Age estimation model
Comparison of models
We constructed three types of age estimation models based on the DNA methylation levels of CpGs adjacent to SLC12A5 (SLC12A5-1, -2, -3, and -4), POU4F2 (POU4F2-1, -2, -3, and -4), VGF(VGF-1, -2, and -3), and SCGN (SCGN-1 and -2) and compared their performances (Table 2; Supplementary Figures S_R2_1, 2, 3, and 4).

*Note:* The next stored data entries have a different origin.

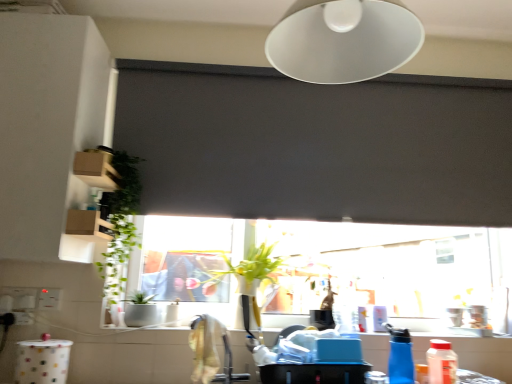 Question: Is white plastic electric outlet at lower left wider than blue plastic bottle at lower right, positioned as the second bottle in right-to-left order?

Choices:
 (A) yes
 (B) no

Answer: (B)

Question: Is white plastic electric outlet at lower left looking in the opposite direction of blue plastic bottle at lower right, arranged as the 1th bottle when viewed from the left?

Choices:
 (A) yes
 (B) no

Answer: (B)

Question: Considering the relative sizes of white plastic electric outlet at lower left and blue plastic bottle at lower right, positioned as the second bottle in right-to-left order, in the image provided, is white plastic electric outlet at lower left thinner than blue plastic bottle at lower right, positioned as the second bottle in right-to-left order,?

Choices:
 (A) no
 (B) yes

Answer: (B)

Question: From the image's perspective, is white plastic electric outlet at lower left below blue plastic bottle at lower right, arranged as the 1th bottle when viewed from the left?

Choices:
 (A) no
 (B) yes

Answer: (A)

Question: Is white plastic electric outlet at lower left placed right next to blue plastic bottle at lower right, positioned as the second bottle in right-to-left order?

Choices:
 (A) no
 (B) yes

Answer: (A)

Question: From a real-world perspective, is translucent plastic bottle at lower right, which is the second bottle from left to right, physically located above or below white ceramic sink at window?

Choices:
 (A) above
 (B) below

Answer: (B)

Question: From the image's perspective, relative to white ceramic sink at window, is translucent plastic bottle at lower right, the 1th bottle viewed from the right, above or below?

Choices:
 (A) above
 (B) below

Answer: (B)

Question: Is translucent plastic bottle at lower right, which is the second bottle from left to right, taller or shorter than white ceramic sink at window?

Choices:
 (A) tall
 (B) short

Answer: (A)

Question: Would you say translucent plastic bottle at lower right, the 1th bottle viewed from the right, is to the left or to the right of white ceramic sink at window in the picture?

Choices:
 (A) right
 (B) left

Answer: (A)

Question: Considering the positions of translucent plastic bottle at lower right, the 1th bottle viewed from the right, and transparent glass window at center in the image, is translucent plastic bottle at lower right, the 1th bottle viewed from the right, taller or shorter than transparent glass window at center?

Choices:
 (A) short
 (B) tall

Answer: (A)

Question: In terms of width, does translucent plastic bottle at lower right, the 1th bottle viewed from the right, look wider or thinner when compared to transparent glass window at center?

Choices:
 (A) thin
 (B) wide

Answer: (B)

Question: Considering the positions of point (438, 362) and point (384, 253), is point (438, 362) closer or farther from the camera than point (384, 253)?

Choices:
 (A) closer
 (B) farther

Answer: (A)

Question: Is translucent plastic bottle at lower right, which is the second bottle from left to right, in front of or behind transparent glass window at center in the image?

Choices:
 (A) behind
 (B) front

Answer: (B)

Question: Looking at the image, does white ceramic sink at window seem bigger or smaller compared to translucent plastic bottle at lower right, the 1th bottle viewed from the right?

Choices:
 (A) big
 (B) small

Answer: (A)

Question: In terms of width, does white ceramic sink at window look wider or thinner when compared to translucent plastic bottle at lower right, the 1th bottle viewed from the right?

Choices:
 (A) thin
 (B) wide

Answer: (B)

The single regression model using the methylation level of SLC12A5-4 showed the best performance; the mean absolute error (MAE) after LOOCV was 1.6 (Figure 4a). The formula for age estimation was as follows:
“Estimated Age” = (−1.962e-11 + 0.9808 × “methylation level of SLC12A5-4”) × 10.113 (standard deviation of training data) + 12.550 (mean of training data)
The elastic net regression model selected as the best performing model included the methylation levels of SLC12A5-4, POU4F2-2, and VGF-2; the MAE after LOOCV was 1.5 (Figure 4b). The formula for age estimation is as follows:
“Estimated Age” = (−1.717e-11 + 0.6728 × “methylation level of SLC12A5-4” + 0.1652 × “methylation level of POU4F2-2” + 0.1535 × “methylation level of VGF-2”) × 10.113 + 12.550
The SVR model that showed the best performance used the methylation levels of SLC12A5-1, -2, -3 and -4; the MAE after LOOCV was 1.3 (Figure 4c). The R script used to estimate age is available in Supplementary File. Details of the parameters used in the elastic net regression and SVR models are shown in Supplementary Table S_R1.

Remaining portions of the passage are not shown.